Description of the task:
Take nothing but the lines from the one with "Annotate this image: element" through the one with "List each element" in the entries below, both ends kept, and return them exactly with pictures left out.

--

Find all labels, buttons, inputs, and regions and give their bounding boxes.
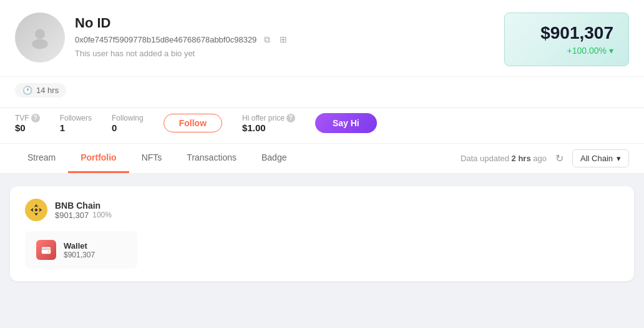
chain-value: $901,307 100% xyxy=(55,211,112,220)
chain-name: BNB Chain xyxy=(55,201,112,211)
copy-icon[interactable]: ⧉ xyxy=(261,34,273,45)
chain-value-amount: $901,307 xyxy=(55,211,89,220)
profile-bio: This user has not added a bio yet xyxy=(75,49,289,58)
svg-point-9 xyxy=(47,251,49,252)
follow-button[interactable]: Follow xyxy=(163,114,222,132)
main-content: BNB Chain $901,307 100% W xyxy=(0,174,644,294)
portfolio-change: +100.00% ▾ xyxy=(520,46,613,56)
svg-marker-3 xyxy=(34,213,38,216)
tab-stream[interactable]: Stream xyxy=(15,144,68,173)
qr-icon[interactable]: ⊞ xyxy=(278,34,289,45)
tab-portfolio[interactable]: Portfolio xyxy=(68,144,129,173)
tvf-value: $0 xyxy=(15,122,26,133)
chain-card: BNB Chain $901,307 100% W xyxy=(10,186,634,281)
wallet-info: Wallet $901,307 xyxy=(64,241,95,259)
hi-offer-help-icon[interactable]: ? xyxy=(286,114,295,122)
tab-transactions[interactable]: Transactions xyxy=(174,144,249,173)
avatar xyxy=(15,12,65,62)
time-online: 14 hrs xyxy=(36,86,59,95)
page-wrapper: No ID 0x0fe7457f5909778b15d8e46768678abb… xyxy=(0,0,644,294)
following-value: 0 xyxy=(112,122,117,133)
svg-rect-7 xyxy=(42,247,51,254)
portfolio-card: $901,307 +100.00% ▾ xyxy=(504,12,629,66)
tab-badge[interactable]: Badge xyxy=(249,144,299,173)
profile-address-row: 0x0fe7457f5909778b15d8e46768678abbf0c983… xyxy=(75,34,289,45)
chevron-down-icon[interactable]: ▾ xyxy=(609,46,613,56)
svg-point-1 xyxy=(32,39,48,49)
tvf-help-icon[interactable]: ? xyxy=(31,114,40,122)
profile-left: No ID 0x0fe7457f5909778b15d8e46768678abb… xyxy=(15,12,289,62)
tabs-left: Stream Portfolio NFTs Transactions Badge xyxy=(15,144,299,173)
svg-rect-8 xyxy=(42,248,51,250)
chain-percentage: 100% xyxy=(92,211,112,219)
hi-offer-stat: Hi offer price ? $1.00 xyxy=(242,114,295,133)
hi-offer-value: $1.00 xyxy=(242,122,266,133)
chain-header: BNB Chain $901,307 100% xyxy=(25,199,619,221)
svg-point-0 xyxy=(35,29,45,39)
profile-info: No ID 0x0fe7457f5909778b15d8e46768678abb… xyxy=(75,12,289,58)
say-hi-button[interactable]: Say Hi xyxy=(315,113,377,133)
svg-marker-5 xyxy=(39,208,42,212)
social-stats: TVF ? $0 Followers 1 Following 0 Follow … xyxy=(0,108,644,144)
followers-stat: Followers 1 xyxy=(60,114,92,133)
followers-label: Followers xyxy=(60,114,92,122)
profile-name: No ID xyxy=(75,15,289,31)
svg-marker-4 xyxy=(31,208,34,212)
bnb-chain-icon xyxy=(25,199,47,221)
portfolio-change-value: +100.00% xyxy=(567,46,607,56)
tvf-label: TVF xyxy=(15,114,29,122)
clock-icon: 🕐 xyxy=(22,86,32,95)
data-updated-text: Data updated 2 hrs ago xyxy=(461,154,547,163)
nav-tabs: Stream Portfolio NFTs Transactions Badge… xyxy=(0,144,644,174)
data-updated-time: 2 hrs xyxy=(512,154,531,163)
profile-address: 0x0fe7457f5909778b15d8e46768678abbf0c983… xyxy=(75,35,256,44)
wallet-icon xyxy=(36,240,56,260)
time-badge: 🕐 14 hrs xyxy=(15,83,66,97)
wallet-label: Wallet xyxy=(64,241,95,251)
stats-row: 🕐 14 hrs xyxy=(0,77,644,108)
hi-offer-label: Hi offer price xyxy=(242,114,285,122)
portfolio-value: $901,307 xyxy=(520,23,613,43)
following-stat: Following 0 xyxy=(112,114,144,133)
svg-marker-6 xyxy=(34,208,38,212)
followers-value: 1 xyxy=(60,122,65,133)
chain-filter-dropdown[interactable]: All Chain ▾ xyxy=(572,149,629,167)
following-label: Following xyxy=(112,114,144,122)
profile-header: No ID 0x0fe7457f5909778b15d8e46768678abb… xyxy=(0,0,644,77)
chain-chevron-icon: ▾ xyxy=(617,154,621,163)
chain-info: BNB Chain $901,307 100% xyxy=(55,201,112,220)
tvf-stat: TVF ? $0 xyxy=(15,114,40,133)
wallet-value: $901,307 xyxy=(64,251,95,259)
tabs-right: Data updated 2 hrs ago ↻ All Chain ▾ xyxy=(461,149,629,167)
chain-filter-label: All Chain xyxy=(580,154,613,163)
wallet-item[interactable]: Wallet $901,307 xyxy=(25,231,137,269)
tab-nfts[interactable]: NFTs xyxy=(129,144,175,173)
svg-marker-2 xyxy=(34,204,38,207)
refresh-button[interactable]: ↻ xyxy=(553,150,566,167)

--

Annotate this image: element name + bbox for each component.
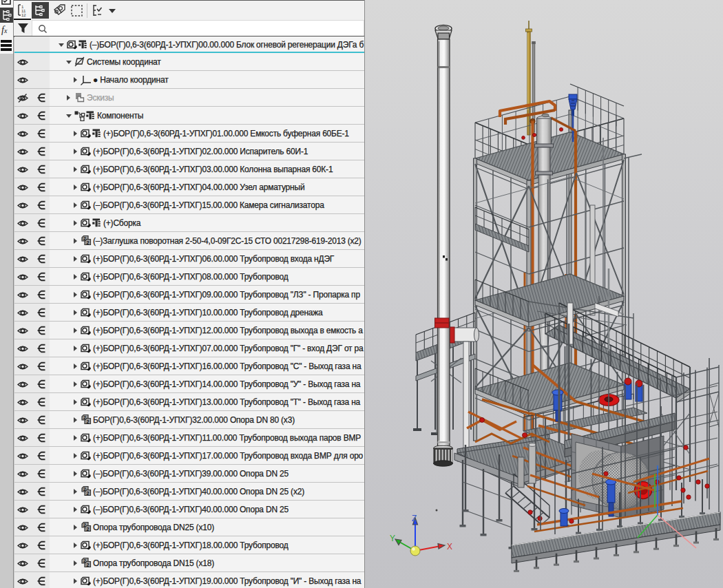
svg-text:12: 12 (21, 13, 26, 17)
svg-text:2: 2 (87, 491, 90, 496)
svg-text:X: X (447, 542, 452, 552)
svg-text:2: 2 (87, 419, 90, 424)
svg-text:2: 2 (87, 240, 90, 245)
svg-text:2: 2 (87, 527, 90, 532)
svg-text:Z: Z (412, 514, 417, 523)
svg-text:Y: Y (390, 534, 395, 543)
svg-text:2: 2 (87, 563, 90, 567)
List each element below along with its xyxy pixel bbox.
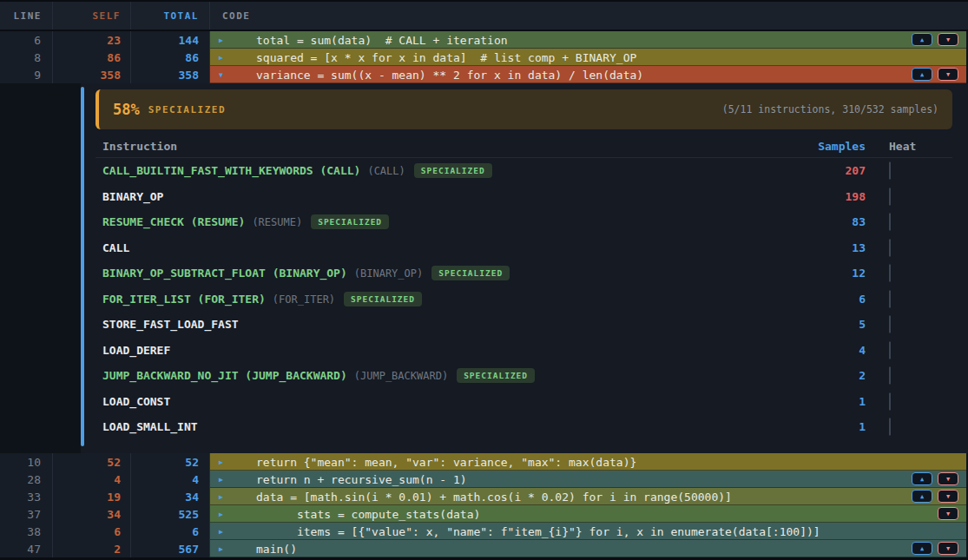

--

Finished exercise:
Annotate this image: element name + bbox for each component.
svg-text:12: 12 (21, 13, 26, 17)
svg-text:2: 2 (87, 491, 90, 496)
svg-text:X: X (447, 542, 452, 552)
svg-text:2: 2 (87, 419, 90, 424)
svg-text:2: 2 (87, 240, 90, 245)
svg-text:2: 2 (87, 527, 90, 532)
svg-text:Z: Z (412, 514, 417, 523)
svg-text:Y: Y (390, 534, 395, 543)
svg-text:2: 2 (87, 563, 90, 567)
List each element below along with its xyxy pixel bbox.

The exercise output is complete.